The following types of advances are included in the Servicer advances receivable:
September 30, 2020December 31, 2019
Principal and interest advances$595,367 $660,807 
Escrow advances (taxes and insurance advances)2,171,877 2,427,384 
Foreclosure advances137,231 163,054 
Total(A)(B)(C)
$2,904,475 $3,251,245 
(A)Includes $461.0 million and $562.2 million of servicer advances receivable related to Agency MSRs, respectively, recoverable either from the borrower or the Agencies.

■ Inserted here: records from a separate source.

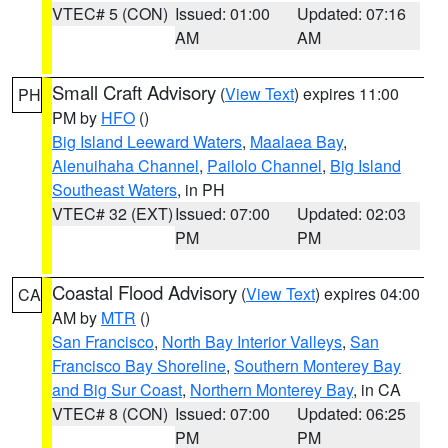
VTEC# 5 (CON)
Issued: 01:00
Updated: 07:16
AM
AM
Small Craft Advisory
(
View Text
) expires 11:00
PH
PM by
HFO
()
Big Island Leeward Waters
,
Maalaea Bay
,
Alenuihaha Channel
,
Pailolo Channel
,
Big Island
Southeast Waters
, in PH
VTEC# 32 (EXT)
Issued: 07:00
Updated: 02:03
PM
PM
Coastal Flood Advisory
(
View Text
) expires 04:00
CA
AM by
MTR
()
San Francisco
,
North Bay Interior Valleys
,
San
Francisco Bay Shoreline
,
Southern Monterey Bay
and Big Sur Coast
,
Northern Monterey Bay
, in CA
VTEC# 8 (CON)
Issued: 07:00
Updated: 06:25
PM
PM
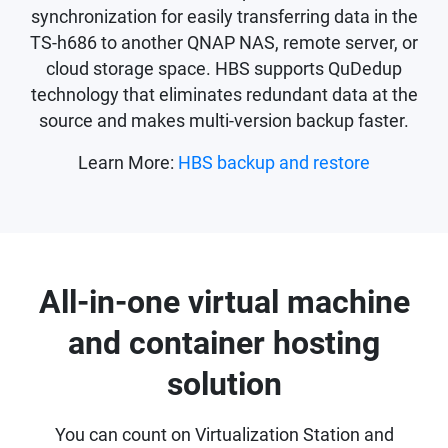
synchronization for easily transferring data in the
TS-h686 to another QNAP NAS, remote server, or
cloud storage space. HBS supports QuDedup
technology that eliminates redundant data at the
source and makes multi-version backup faster.
Learn More:
HBS backup and restore
All-in-one virtual machine
and container hosting
solution
You can count on Virtualization Station and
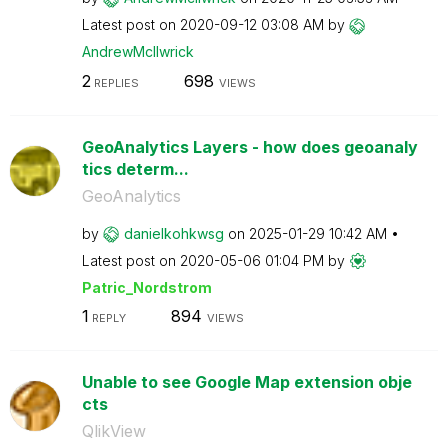
Latest post on
‎2020-09-12
03:08 AM
by
AndrewMcIlwrick
2
698
REPLIES
VIEWS
GeoAnalytics Layers - how does geoanaly
tics determ...
GeoAnalytics
by
danielkohkwsg
on
‎2025-01-29
10:42 AM
Latest post on
‎2020-05-06
01:04 PM
by
Patric_Nordstro
m
1
894
REPLY
VIEWS
Unable to see Google Map extension obje
cts
QlikView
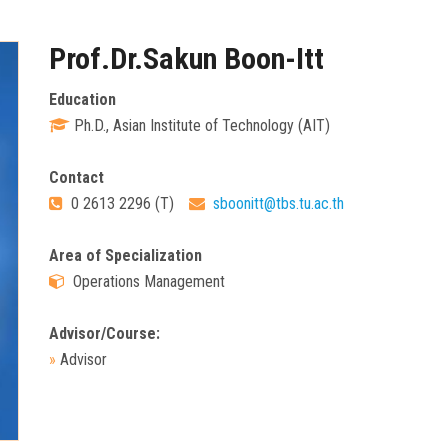
Prof.Dr.Sakun Boon-Itt
Education
Ph.D., Asian Institute of Technology (AIT)
Contact
0 2613 2296 (T)
sboonitt@tbs.tu.ac.th
Area of Specialization
Operations Management
Advisor/Course:
»
Advisor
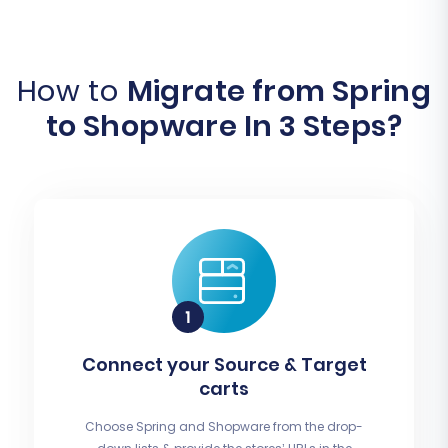
How to
Migrate from Spring
to Shopware In 3 Steps?
Connect your Source & Target
carts
Choose Spring and Shopware from the drop-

(B)Includes $113.1 million and $166.5 million of servicer advances receivable related to Ginnie Mae MSRs, respectively, recoverable from either the borrower or Ginnie Mae. Expected losses for advances associated with Ginnie Mae loans in the MSR portfolio are considered in the MSR fair valuation through a nonreimbursable advance loss assumption.
(C)Excludes $47.4 million and $50.1 million, respectively, in unamortized advance discount and reserves, net of accruals for advance recoveries. These reserves relate to inactive loans in the foreclosure or liquidation process.

New Residential’s Servicer advances receivable related to Non-Agency MSRs generally have the highest reimbursement priority pursuant to the underlying servicing agreements (i.e., “top of the waterfall”) and New Residential is generally entitled to repayment from respective loan or REO liquidation proceeds before any interest or principal is paid on the bonds that were issued by the trust. In the majority of cases, advances in excess of respective loan or REO liquidation proceeds may be recovered from pool-level proceeds. Furthermore, to the extent that advances are not recoverable by New Residential as a result of the subservicer’s failure to comply with applicable requirements in the relevant servicing agreements, New Residential has a contractual right to be reimbursed by the subservicer. New Residential assesses the recoverability of servicer advance receivables periodically and as of December 31, 2019, expected full recovery of the servicer advance receivables. For advances on loans that have been liquidated, sold, paid in full or modified, the Company has reserved $18.2 million for expected non-recovery of advances as of September 30, 2020.

See Note 11 regarding the financing of MSRs.